South Africa’s government will allow private investors and companies to build their own power plants with up to 100 megawatts of generating capacity without a license, up from a previous limit of 1 megawatt.
The move should help ease energy shortages that have hobbled Africa’s most-industrialized economy since 2005. The country is currently being subjected to rolling blackouts, with state utility Eskom Holdings SOC Ltd. unable to generate sufficient electricity from its old and poorly maintained plants to meet demand.
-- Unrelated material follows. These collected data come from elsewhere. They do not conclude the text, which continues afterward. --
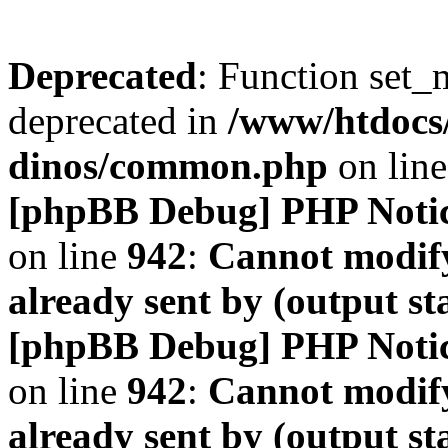
Deprecated
: Function set_
deprecated in
/www/htdocs
dinos/common.php
on lin
[phpBB Debug] PHP Noti
on line
942
:
Cannot modify
already sent by (output s
[phpBB Debug] PHP Noti
on line
942
:
Cannot modify
already sent by (output s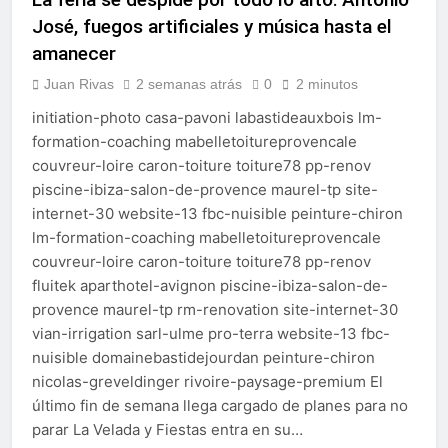
echa el cierre con éxito
José, fuegos artificiales y música hasta el
rotundo
1 Semana Atrás
amanecer
La Mancomunidad y el
Banco de Alimentos del
Juan Rivas
2 semanas atrás
0
2 minutos
Campo de Gibraltar renuevan
1 Semana Atrás
su convenio de colaboración
initiation-photo casa-pavoni labastideauxbois lm-
Tráfico especial para
despedir la feria. Ojo si vas
formation-coaching mabelletoitureprovencale
a Santa Bárbara
couvreur-loire caron-toiture toiture78 pp-renov
2 Semanas Atrás
La feria se despide por todo
piscine-ibiza-salon-de-provence maurel-tp site-
lo alto: Antonio José,
internet-30 website-13 fbc-nuisible peinture-chiron
fuegos artificiales y música
2 Semanas Atrás
lm-formation-coaching mabelletoitureprovencale
hasta el amanecer
couvreur-loire caron-toiture toiture78 pp-renov
fluitek aparthotel-avignon piscine-ibiza-salon-de-
provence maurel-tp rm-renovation site-internet-30
vian-irrigation sarl-ulme pro-terra website-13 fbc-
nuisible domainebastidejourdan peinture-chiron
nicolas-greveldinger rivoire-paysage-premium El
último fin de semana llega cargado de planes para no
parar La Velada y Fiestas entra en su…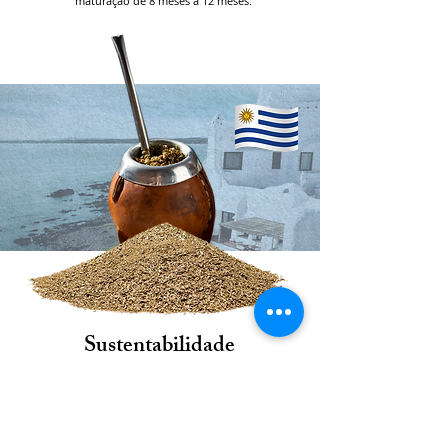
maturação de 8 meses a 12 meses.
Sustentabilidade
e Origem Ética
Diferente da erva-mate argentina que é bastante
palitosa, a uruguaia é produzida com mais folhas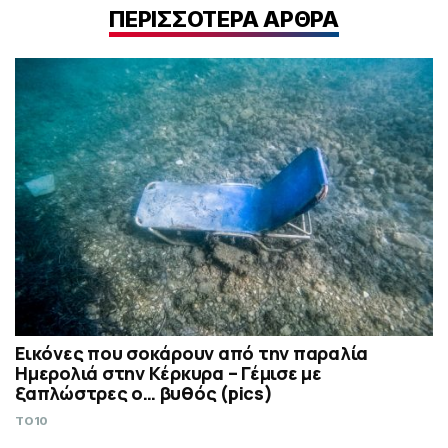
ΠΕΡΙΣΣΟΤΕΡΑ ΑΡΘΡΑ
Εικόνες που σοκάρουν από την παραλία
Ημερολιά στην Κέρκυρα – Γέμισε με
ξαπλώστρες ο… βυθός (pics)
TO10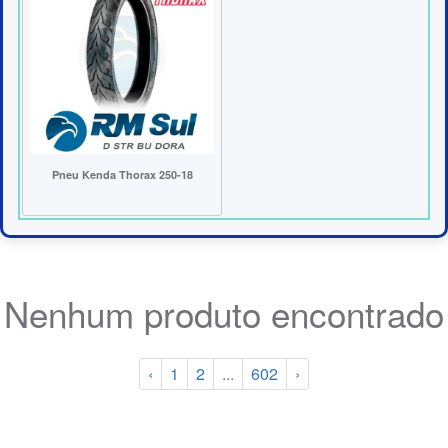
Pneu Kenda Thorax 250-18
Nenhum produto encontrado
‹
1
2
...
602
›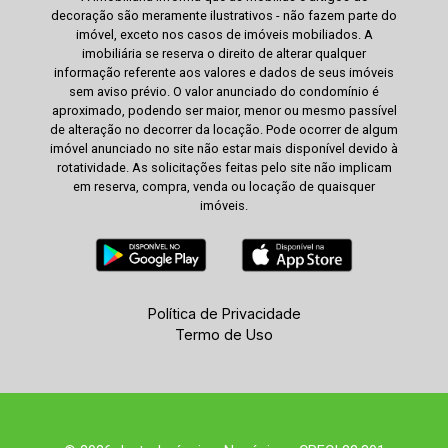
decoração são meramente ilustrativos - não fazem parte do
imóvel, exceto nos casos de imóveis mobiliados. A
imobiliária se reserva o direito de alterar qualquer
informação referente aos valores e dados de seus imóveis
sem aviso prévio. O valor anunciado do condomínio é
aproximado, podendo ser maior, menor ou mesmo passível
de alteração no decorrer da locação. Pode ocorrer de algum
imóvel anunciado no site não estar mais disponível devido à
rotatividade. As solicitações feitas pelo site não implicam
em reserva, compra, venda ou locação de quaisquer
imóveis.
Política de Privacidade
Termo de Uso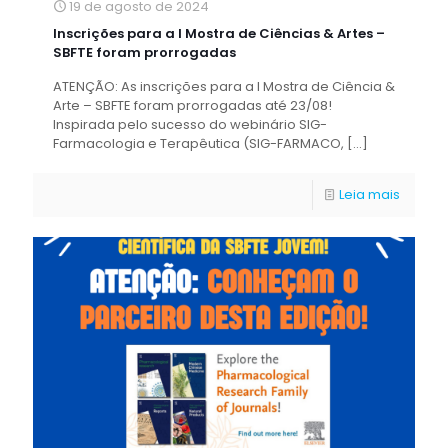
19 de agosto de 2024
Inscrições para a I Mostra de Ciências & Artes –
SBFTE foram prorrogadas
ATENÇÃO: As inscrições para a I Mostra de Ciência &
Arte – SBFTE foram prorrogadas até 23/08!
Inspirada pelo sucesso do webinário SIG-
Farmacologia e Terapêutica (SIG-FARMACO,
[…]
Leia mais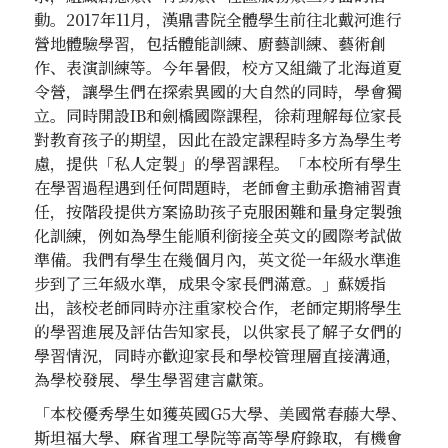
動。2017年11月，漢鼎書院全體學生前往北戴河進行
營地體驗學習，包括體能訓練、廚藝訓練、藝術創
作、表演訓練等。今年暑假，校方又組織了北海道夏
令營，讓學生們在探索異國的大自然的同時，學會獨
立。同時開設IB和劍橋國際課程，徐莉理解每位家長
對教育孩子的期望，因此在設定課程時多方為學生考
慮，提供「私人定製」的學習課程。「本校所有學生
在學習過程遇到任何問題時，老師會主動承擔補習責
任，按階段提供方案協助孩子克服困難和量身定製強
化訓練，例如為學生能順利銜接全英文的國際考試做
準備。我們有學生在幾個月內，英文從一年級水準進
步到了三年級水準，成果令家長們滿意。」蘇媛指
出，該校老師同時亦注重家校合作，老師定期將學生
的學習進展及評估告知家長，以供家長了解子女們的
學習情況，同時亦歡迎家長和學校管理層直接溝通，
為學校發展、學生學習建言獻策。
「本校優秀學生如獲英國G5大學、美國常春藤大學、
斯坦福大學、麻省理工學院等高等學府錄取，有機會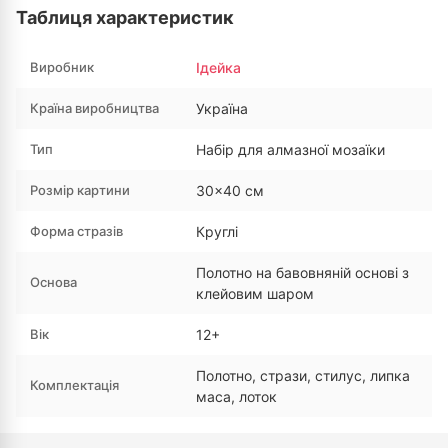
Таблиця характеристик
Виробник
Ідейка
Країна виробництва
Україна
Тип
Набір для алмазної мозаїки
Розмір картини
30×40 см
Форма стразів
Круглі
Полотно на бавовняній основі з
Основа
клейовим шаром
Вік
12+
Полотно, стрази, стилус, липка
Комплектація
маса, лоток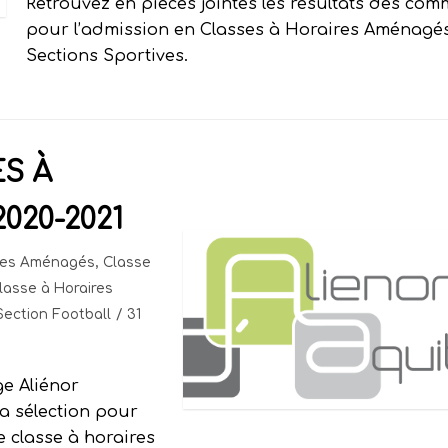
Retrouvez en pièces jointes les résultats des com
pour l’admission en Classes à Horaires Aménagés
Sections Sportives.
S À
020-2021
ires Aménagés
,
Classe
lasse à Horaires
Section Football
31
ge Aliénor
 la sélection pour
 classe à horaires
“There is no doubt that the prospect of a continued energy shortfall and further load-shedding presents a massive risk to our economy,” President Cyril Ramaphosa said Thursday in an online briefing. “This intervention reflects our determination to take the necessary action to achieve energy security.”
Generation projects will still require permits to connect to the grid, but they will be much quicker to obtain than licenses, according to the president. Companies producing excess power will be able to sell it through the transmission network, subject to agreements with Eskom and municipal authorities, he said.
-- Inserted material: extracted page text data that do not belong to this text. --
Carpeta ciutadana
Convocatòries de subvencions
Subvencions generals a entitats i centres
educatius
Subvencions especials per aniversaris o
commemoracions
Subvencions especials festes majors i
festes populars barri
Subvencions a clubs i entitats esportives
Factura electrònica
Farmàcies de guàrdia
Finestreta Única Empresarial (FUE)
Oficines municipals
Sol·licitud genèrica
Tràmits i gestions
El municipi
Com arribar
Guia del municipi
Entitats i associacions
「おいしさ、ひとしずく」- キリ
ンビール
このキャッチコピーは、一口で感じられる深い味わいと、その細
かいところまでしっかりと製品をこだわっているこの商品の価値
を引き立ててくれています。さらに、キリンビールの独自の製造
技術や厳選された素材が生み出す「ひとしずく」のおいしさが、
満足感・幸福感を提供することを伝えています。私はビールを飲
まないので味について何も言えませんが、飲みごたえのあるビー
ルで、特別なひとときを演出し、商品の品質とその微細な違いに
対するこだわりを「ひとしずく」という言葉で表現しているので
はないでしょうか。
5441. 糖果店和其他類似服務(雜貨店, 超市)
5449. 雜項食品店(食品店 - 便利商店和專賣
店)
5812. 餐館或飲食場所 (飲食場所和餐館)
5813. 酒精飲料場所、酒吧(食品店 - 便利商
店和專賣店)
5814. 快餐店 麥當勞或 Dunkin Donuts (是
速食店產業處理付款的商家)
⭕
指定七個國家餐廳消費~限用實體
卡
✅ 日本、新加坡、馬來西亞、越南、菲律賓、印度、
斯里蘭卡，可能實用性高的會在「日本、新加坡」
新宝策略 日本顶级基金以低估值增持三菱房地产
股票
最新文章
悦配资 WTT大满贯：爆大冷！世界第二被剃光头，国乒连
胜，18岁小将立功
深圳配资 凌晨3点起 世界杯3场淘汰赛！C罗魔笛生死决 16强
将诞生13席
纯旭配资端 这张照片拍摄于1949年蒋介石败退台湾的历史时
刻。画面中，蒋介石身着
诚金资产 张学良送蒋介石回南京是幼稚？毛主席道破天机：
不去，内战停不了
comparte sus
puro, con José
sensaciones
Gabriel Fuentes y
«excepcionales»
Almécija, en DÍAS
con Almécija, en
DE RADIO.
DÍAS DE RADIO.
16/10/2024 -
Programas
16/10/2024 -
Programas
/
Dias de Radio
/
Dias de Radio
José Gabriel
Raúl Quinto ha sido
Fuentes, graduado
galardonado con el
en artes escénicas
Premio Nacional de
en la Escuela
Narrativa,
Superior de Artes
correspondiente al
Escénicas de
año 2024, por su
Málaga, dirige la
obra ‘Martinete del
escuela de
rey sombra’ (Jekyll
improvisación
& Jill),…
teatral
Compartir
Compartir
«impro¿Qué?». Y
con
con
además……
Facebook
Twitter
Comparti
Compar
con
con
Power-intensive industries have been lobbying for the cap to be raised. Mineral Resources and Energy Minister Gwede Mantashe previously proposed that it be lifted to 10 megawatts. The first generation permits should be issued within three months, he said.
The aggregate effect of Ramaphosa’s announcement will be “massive” for South Africa’s economy, Investec Bank Ltd. said in a research note.
Mining companies have a pipeline of energy projects totaling about 1,500 megawatts that could be brought on stream within nine to 36 months, the Minerals Council South Africa, a lobby group for the industry, said last year.